Exact duplicates of the lines from the top of the data through the line containing "Obedecendo ao decreto" are needed, with every picture left out.

[[ Data shown, beginning ]]

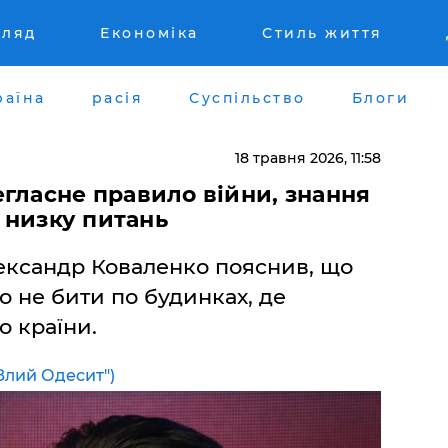
гляд
Економіка
Стиль життя
раїна
расія
Суспільство
Блоги
18 травня 2026, 11:58
гласне правило війни, знання
а низку питань
ександр Коваленко пояснив, що
 не бити по будинках, де
о країни.
Злий Одесит")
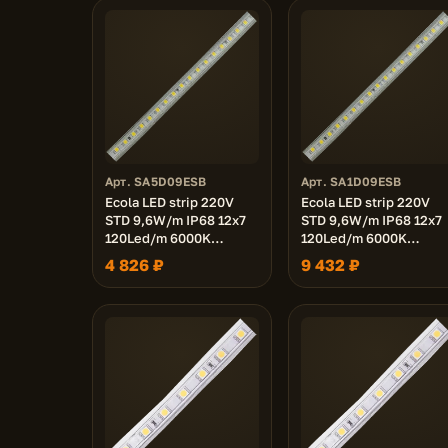
Арт. SA5D09ESB
Арт. SA1D09ESB
Ecola LED strip 220V
Ecola LED strip 220V
STD 9,6W/m IP68 12x7
STD 9,6W/m IP68 12x7
120Led/m 6000K
120Led/m 6000K
4Lm/LED 480Lm/m
4Lm/LED 480Lm/m
4 826 ₽
9 432 ₽
лента 50м.
лента 100м.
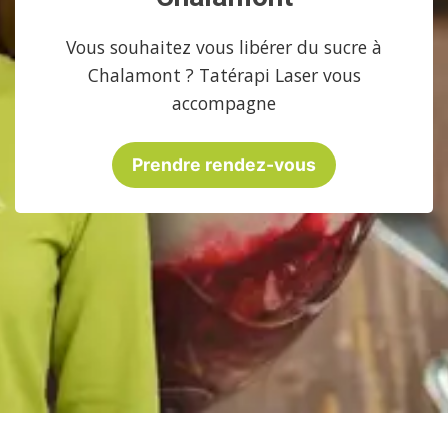
Vous souhaitez vous libérer du sucre à
Chalamont ? Tatérapi Laser vous
accompagne
Prendre rendez-vous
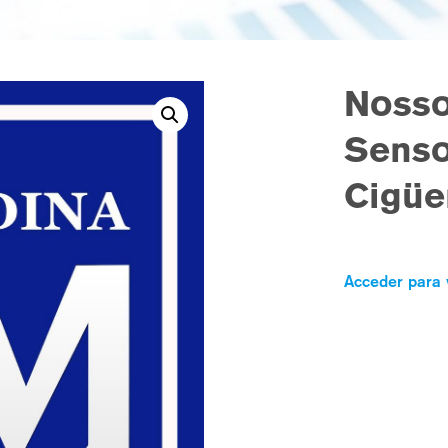
Nosso
Senso
Cigüe
Acceder para 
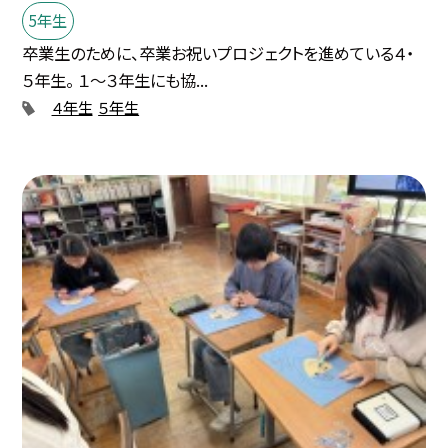
5年生
卒業生のために、卒業お祝いプロジェクトを進めている４・
５年生。 １～３年生にも協...
４年生
５年生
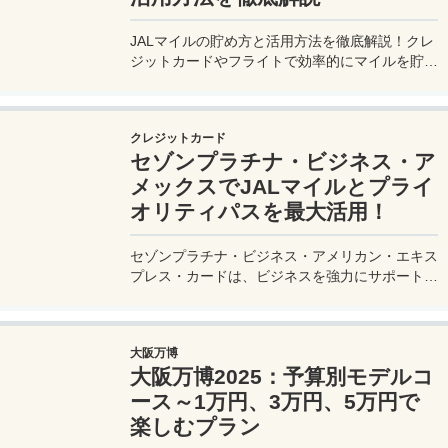
JALマイルの貯め方と活用方法を徹底解説！クレ
ジットカードやフライトで効率的にマイルを貯
め、特典航空券をゲット。セゾンプラチナ・ビジ
ネス・アメックスでビジネス経費をマイルに！
クレジットカード
セゾンプラチナ・ビジネス・ア
メックスでJALマイルとプライ
オリティパスを最大活用！
セゾンプラチナ・ビジネス・アメリカン・エキス
プレス・カードは、ビジネスを強力にサポートす
るプラチナカードです。世界中の空港ラウンジを
利用できるプライオリティパスが付帯。さらに、
JALマイルが効率的に貯まり、出張が多い方にも
大阪万博
最適です。初年度の年会費無料も魅力。ステータ
大阪万博2025：予算別モデルコ
スと実用性を兼ね備えたビジネスカードで、あな
たのビジネスをワンランクアップさせませんか？
ース～1万円、3万円、5万円で
楽しむプラン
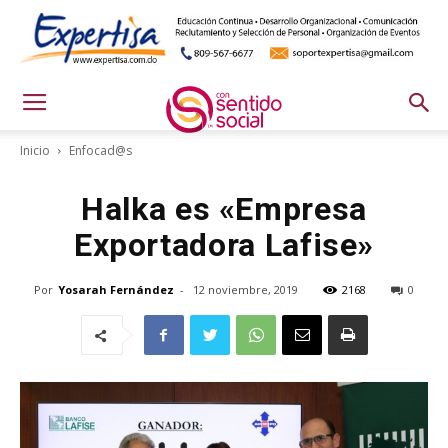
Inicio
Enfocad@s
Halka es «Empresa
Exportadora Lafise»
Por
Yosarah Fernández
-
12 noviembre, 2019
2168
0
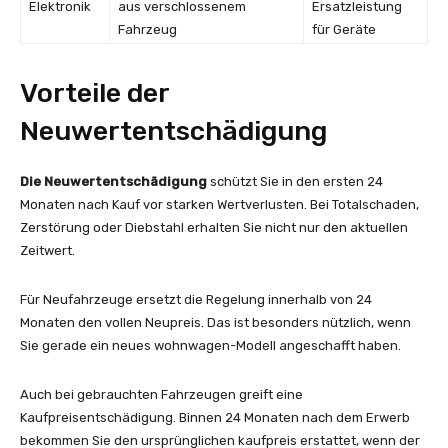
Elektronik
aus verschlossenem
Ersatzleistung
Fahrzeug
für Geräte
Vorteile der
Neuwertentschädigung
Die Neuwertentschädigung
schützt Sie in den ersten 24
Monaten nach Kauf vor starken Wertverlusten. Bei Totalschaden,
Zerstörung oder Diebstahl erhalten Sie nicht nur den aktuellen
Zeitwert.
Für Neufahrzeuge ersetzt die Regelung innerhalb von 24
Monaten den vollen Neupreis. Das ist besonders nützlich, wenn
Sie gerade ein neues wohnwagen-Modell angeschafft haben.
Auch bei gebrauchten Fahrzeugen greift eine
Kaufpreisentschädigung. Binnen 24 Monaten nach dem Erwerb
bekommen Sie den ursprünglichen kaufpreis erstattet, wenn der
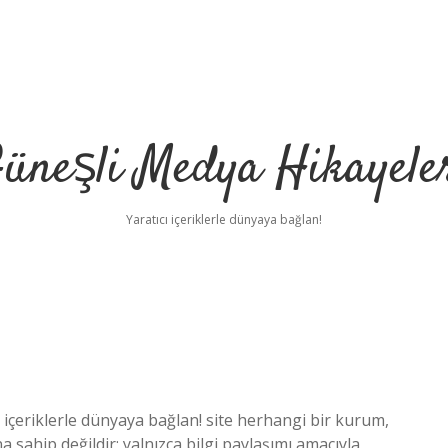
üneşli Medya Hikayele
Yaratıcı içeriklerle dünyaya bağlan!
içeriklerle dünyaya bağlan! site herhangi bir kurum,
 sahip değildir; yalnızca bilgi paylaşımı amacıyla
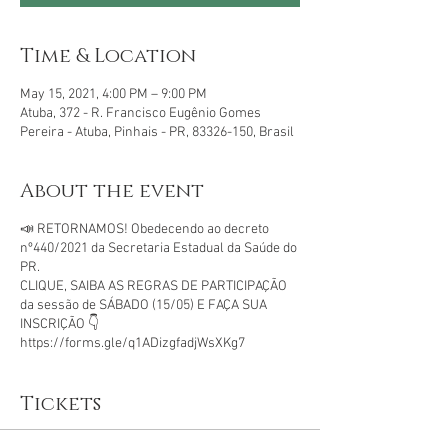
Time & Location
May 15, 2021, 4:00 PM – 9:00 PM
Atuba, 372 - R. Francisco Eugênio Gomes
Pereira - Atuba, Pinhais - PR, 83326-150, Brasil
About the event
📣 RETORNAMOS! Obedecendo ao decreto
nº440/2021 da Secretaria Estadual da Saúde do
PR.
CLIQUE, SAIBA AS REGRAS DE PARTICIPAÇÃO
da sessão de SÁBADO (15/05) E FAÇA SUA
INSCRIÇÃO 👇
https://forms.gle/q1ADizgfadjWsXKg7
Tickets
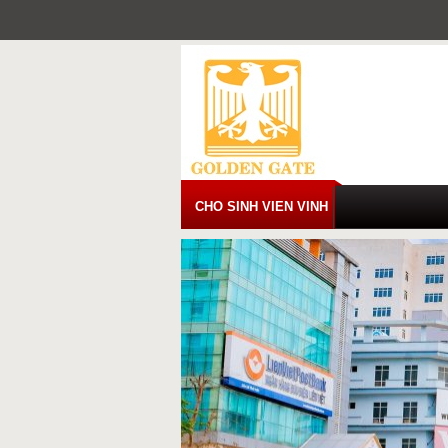
Skip
to
content
CHO SINH VIEN VINH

[[ Data shown, end ]]

Reply>
гляд
Економіка
Стиль життя
раїна
расія
Суспільство
Блоги
18 травня 2026, 11:58
гласне правило війни, знання
а низку питань
ександр Коваленко пояснив, що
 не бити по будинках, де
о країни.
Злий Одесит")
Арт. SA5D09ESB
Арт. SA1D09ESB
Ecola LED strip 220V
Ecola LED strip 220V
STD 9,6W/m IP68 12x7
STD 9,6W/m IP68 12x7
120Led/m 6000K
120Led/m 6000K
4Lm/LED 480Lm/m
4Lm/LED 480Lm/m
4 826 ₽
9 432 ₽
лента 50м.
лента 100м.
Vous souhaitez vous libérer du sucre à
Chalamont ? Tatérapi Laser vous
accompagne
Prendre rendez-vous
Nosso
Senso
Cigüe
Acceder para 
5年生
卒業生のために、卒業お祝いプロジェクトを進めている４・
５年生。 １～３年生にも協...
４年生
５年生
JALマイルの貯め方と活用方法を徹底解説！クレ
ジットカードやフライトで効率的にマイルを貯
め、特典航空券をゲット。セゾンプラチナ・ビジ
ネス・アメックスでビジネス経費をマイルに！
クレジットカード
セゾンプラチナ・ビジネス・ア
メックスでJALマイルとプライ
オリティパスを最大活用！
セゾンプラチナ・ビジネス・アメリカン・エキス
プレス・カードは、ビジネスを強力にサポートす
るプラチナカードです。世界中の空港ラウンジを
利用できるプライオリティパスが付帯。さらに、
JALマイルが効率的に貯まり、出張が多い方にも
大阪万博
最適です。初年度の年会費無料も魅力。ステータ
大阪万博2025：予算別モデルコ
スと実用性を兼ね備えたビジネスカードで、あな
たのビジネスをワンランクアップさせませんか？
ース～1万円、3万円、5万円で
楽しむプラン
Inicio
Enfocad@s
Halka es «Empresa
Exportadora Lafise»
Por
Yosarah Fernández
-
12 noviembre, 2019
2168
0
Elektronik
aus verschlossenem
Ersatzleistung
Fahrzeug
für Geräte
Vorteile der
Neuwertentschädigung
Die Neuwertentschädigung
schützt Sie in den ersten 24
Monaten nach Kauf vor starken Wertverlusten. Bei Totalschaden,
Zerstörung oder Diebstahl erhalten Sie nicht nur den aktuellen
Zeitwert.
Für Neufahrzeuge ersetzt die Regelung innerhalb von 24
Monaten den vollen Neupreis. Das ist besonders nützlich, wenn
Sie gerade ein neues wohnwagen-Modell angeschafft haben.
Auch bei gebrauchten Fahrzeugen greift eine
Kaufpreisentschädigung. Binnen 24 Monaten nach dem Erwerb
bekommen Sie den ursprünglichen kaufpreis erstattet, wenn der
üneşli Medya Hikayele
Yaratıcı içeriklerle dünyaya bağlan!
içeriklerle dünyaya bağlan! site herhangi bir kurum,
 sahip değildir; yalnızca bilgi paylaşımı amacıyla
Time & Location
May 15, 2021, 4:00 PM – 9:00 PM
Atuba, 372 - R. Francisco Eugênio Gomes
Pereira - Atuba, Pinhais - PR, 83326-150, Brasil
About the event
📣 RETORNAMOS! Obedecendo ao decreto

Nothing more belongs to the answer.